ヤマボウシ小屋へ戻るその足取りは、どこか軽く、そして少しだけ誇らしげでした。
新しい年度のはじまりにふさわしい、確かな一歩となりました。(T.Y)

保全作業 大蔵登山道🌲

3月7日。
昨日の雨も、いつの間にか止みました。
少し肌寒い朝の皿倉山。

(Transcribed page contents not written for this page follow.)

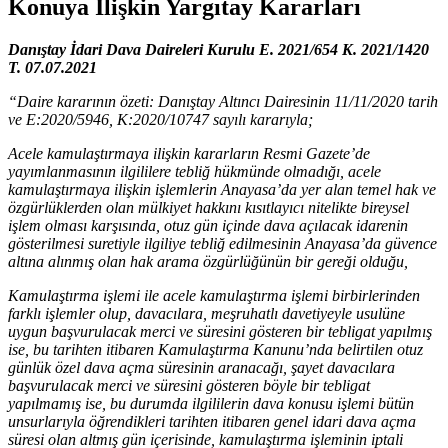
Konuya İlişkin Yargıtay Kararları
Danıştay İdari Dava Daireleri Kurulu E. 2021/654 K. 2021/1420
T. 07.07.2021
“Daire kararının özeti: Danıştay Altıncı Dairesinin 11/11/2020 tarih
ve E:2020/5946, K:2020/10747 sayılı kararıyla;
Acele kamulaştırmaya ilişkin kararların Resmi Gazete’de
yayımlanmasının ilgililere tebliğ hükmünde olmadığı, acele
kamulaştırmaya ilişkin işlemlerin Anayasa’da yer alan temel hak ve
özgürlüklerden olan mülkiyet hakkını kısıtlayıcı nitelikte bireysel
işlem olması karşısında, otuz gün içinde dava açılacak idarenin
gösterilmesi suretiyle ilgiliye tebliğ edilmesinin Anayasa’da güvence
altına alınmış olan hak arama özgürlüğünün bir gereği olduğu,
Kamulaştırma işlemi ile acele kamulaştırma işlemi birbirlerinden
farklı işlemler olup, davacılara, meşruhatlı davetiyeyle usulüne
uygun başvurulacak merci ve süresini gösteren bir tebligat yapılmış
ise, bu tarihten itibaren Kamulaştırma Kanunu’nda belirtilen otuz
günlük özel dava açma süresinin aranacağı, şayet davacılara
başvurulacak merci ve süresini gösteren böyle bir tebligat
yapılmamış ise, bu durumda ilgililerin dava konusu işlemi bütün
unsurlarıyla öğrendikleri tarihten itibaren genel idari dava açma
süresi olan altmış gün içerisinde, kamulaştırma işleminin iptali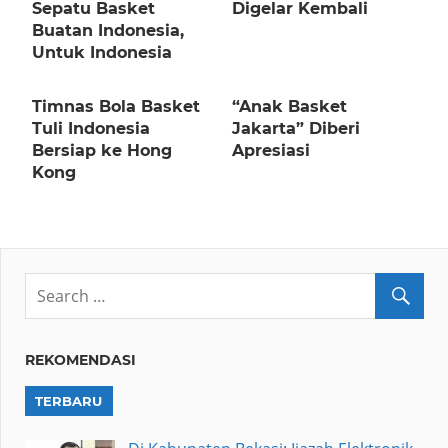
Sepatu Basket
Digelar Kembali
Buatan Indonesia,
Untuk Indonesia
Timnas Bola Basket
“Anak Basket
Tuli Indonesia
Jakarta” Diberi
Bersiap ke Hong
Apresiasi
Kong
REKOMENDASI
TERBARU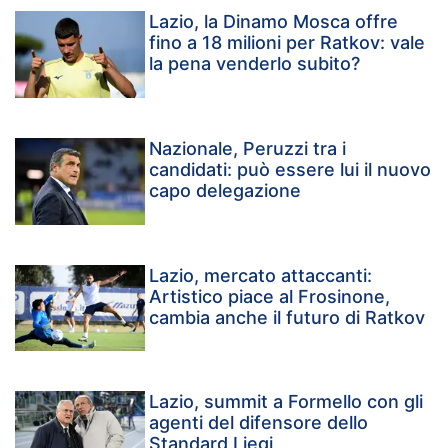
Lazio, la Dinamo Mosca offre
fino a 18 milioni per Ratkov: vale
la pena venderlo subito?
Nazionale, Peruzzi tra i
candidati: può essere lui il nuovo
capo delegazione
Lazio, mercato attaccanti:
Artistico piace al Frosinone,
cambia anche il futuro di Ratkov
Lazio, summit a Formello con gli
agenti del difensore dello
Standard Liegi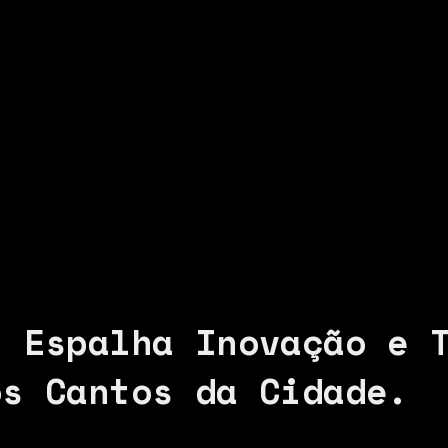
k Espalha Inovação e 
os Cantos da Cidade.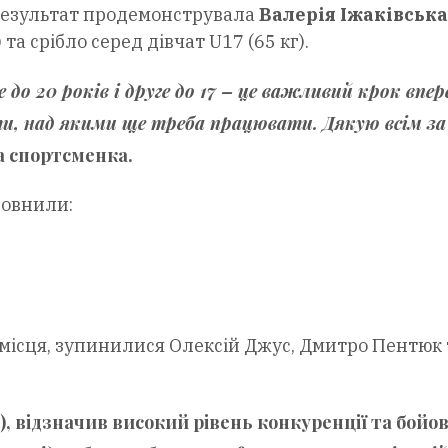
 результат продемонструвала
Валерія Іжаківська
 та срібло серед дівчат U17 (65 кг).
до 20 років і друге до 17 – це важливий крок впер
и, над якими ще треба працювати. Дякую всім за
а спортсменка.
овнили:
і місця, зупинилися Олексій Джус, Дмитро Пентюк 
, відзначив високий рівень конкуренції та бойо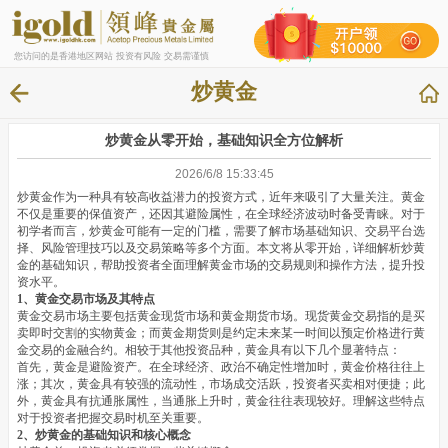
您访问的是香港地区网站 投资有风险 交易需谨慎
炒黄金
炒黄金从零开始，基础知识全方位解析
2026/6/8 15:33:45
炒黄金作为一种具有较高收益潜力的投资方式，近年来吸引了大量关注。黄金
不仅是重要的保值资产，还因其避险属性，在全球经济波动时备受青睐。对于
初学者而言，炒黄金可能有一定的门槛，需要了解市场基础知识、交易平台选
择、风险管理技巧以及交易策略等多个方面。本文将从零开始，详细解析炒黄
金的基础知识，帮助投资者全面理解黄金市场的交易规则和操作方法，提升投
资水平。
1、黄金交易市场及其特点
黄金交易市场主要包括黄金现货市场和黄金期货市场。现货黄金交易指的是买
卖即时交割的实物黄金；而黄金期货则是约定未来某一时间以预定价格进行黄
金交易的金融合约。相较于其他投资品种，黄金具有以下几个显著特点：
首先，黄金是避险资产。在全球经济、政治不确定性增加时，黄金价格往往上
涨；其次，黄金具有较强的流动性，市场成交活跃，投资者买卖相对便捷；此
外，黄金具有抗通胀属性，当通胀上升时，黄金往往表现较好。理解这些特点
对于投资者把握交易时机至关重要。
2、炒黄金的基础知识和核心概念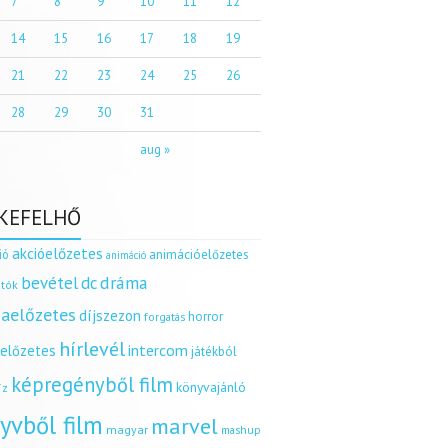
7
8
9
10
11
12
14
15
16
17
18
19
21
22
23
24
25
26
28
29
30
31
aug »
KEFELHŐ
akcióelőzetes
ió
animációelőzetes
animáció
dráma
bevétel
dc
tók
aelőzetes
díjszezon
horror
forgatás
hírlevél
intercom
relőzetes
játékból
képregényből film
könyvajánló
íz
yvből film
marvel
magyar
mashup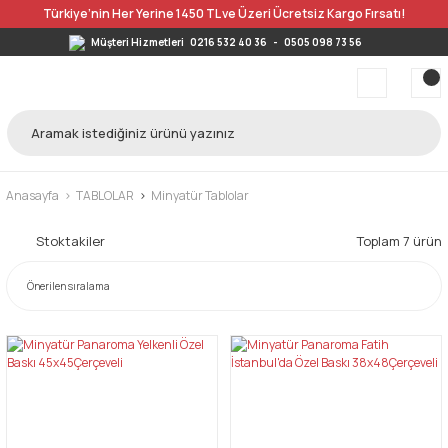
Türkiye’nin Her Yerine 1450 TL ve Üzeri Ücretsiz Kargo Fırsatı!
Müşteri Hizmetleri
0216 532 40 36
-
0505 098 73 56
Anasayfa
TABLOLAR
Minyatür Tablolar
Stoktakiler
Toplam 7 ürün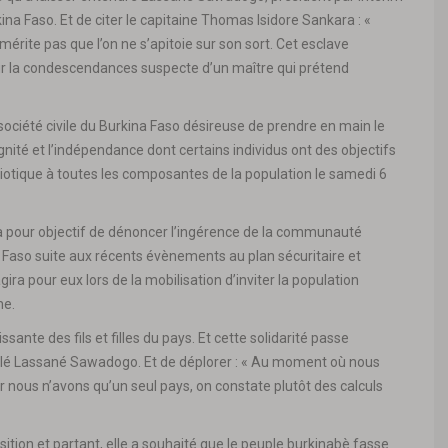
a Faso. Et de citer le capitaine Thomas Isidore Sankara : «
mérite pas que l’on ne s’apitoie sur son sort. Cet esclave
 sur la condescendances suspecte d’un maître qui prétend
 société civile du Burkina Faso désireuse de prendre en main le
ignité et l’indépendance dont certains individus ont des objectifs
riotique à toutes les composantes de la population le samedi 6
n a pour objectif de dénoncer l’ingérence de la communauté
a Faso suite aux récents évènements au plan sécuritaire et
agira pour eux lors de la mobilisation d’inviter la population
me.
issante des fils et filles du pays. Et cette solidarité passe
elé Lassané Sawadogo. Et de déplorer : « Au moment où nous
r nous n’avons qu’un seul pays, on constate plutôt des calculs
nsition et partant, elle a souhaité que le peuple burkinabè fasse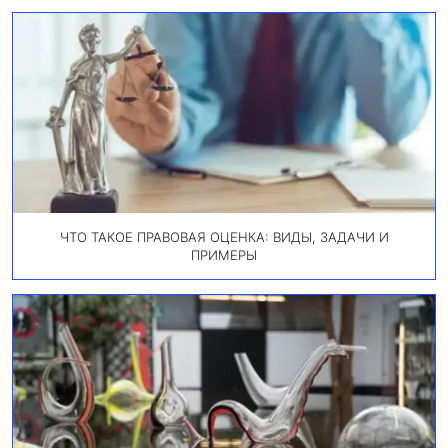
ЧТО ТАКОЕ ПРАВОВАЯ ОЦЕНКА: ВИДЫ, ЗАДАЧИ И
ПРИМЕРЫ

ヤマボウシ小屋には、12人の仲間が集まります。
今日の保全作業は、大蔵登山道コース。
2月のパトロールで見つけた課題を、一つひとつ確かめながらの作業です。

「ここには頂上方面への標識を」
「この横断溝は掘り直そう」
「階段も2本、しっかり直しておこう」
みんなで確認を終えると、道具を肩に森の中へ出発しました。

落ち葉や土砂に埋もれてしまった横断溝。
唐鍬を手に、それぞれが腰をかがめ、丁寧に掘り起こしていきます。
水がまた気持ちよく流れるように――
静かな森の中で、コツン、コツンと土を削る音が響きます。

続いては階段の整備。
運んできた2本の横木を使い、ぐらついた足元をしっかりと直していきます。
登山道を歩く人たちが、安心して足を運べるように。

二つの仕事が終わるころ、時計の針はもう正午を過ぎていました。
短い昼食でひと息ついたあと、今度は2チームに分かれて作業です。
ひとつのチームは山側の土を削り、登山道を広く。
もうひとつのチームは、伸びてきた笹の葉を刈り、歩きやすい道に。

みんなの力を合わせて、今日の保全作業も無事に終了。
帰り道、ふと見上げると――
道ばたの河津桜が、見事に咲いていました。
「おつかれさま」
そんなふうに、やさしく声をかけてくれているようでした。

午後2時すぎ。
ヤマボウシ小屋へ到着。
道具をきれいに洗い、元の場所へ丁寧に片付けます。
これもまた、保全部員の大切な仕事。

朝から歩き、掘り、直し、刈り、整えてきた登山道。誰かに見せるためでも、褒めてもらうためでもありません。
ただ、次にこの道を歩く人が少しだけ歩きやすくなるように。
この山が、これからも気持ちよく迎えてくれるように。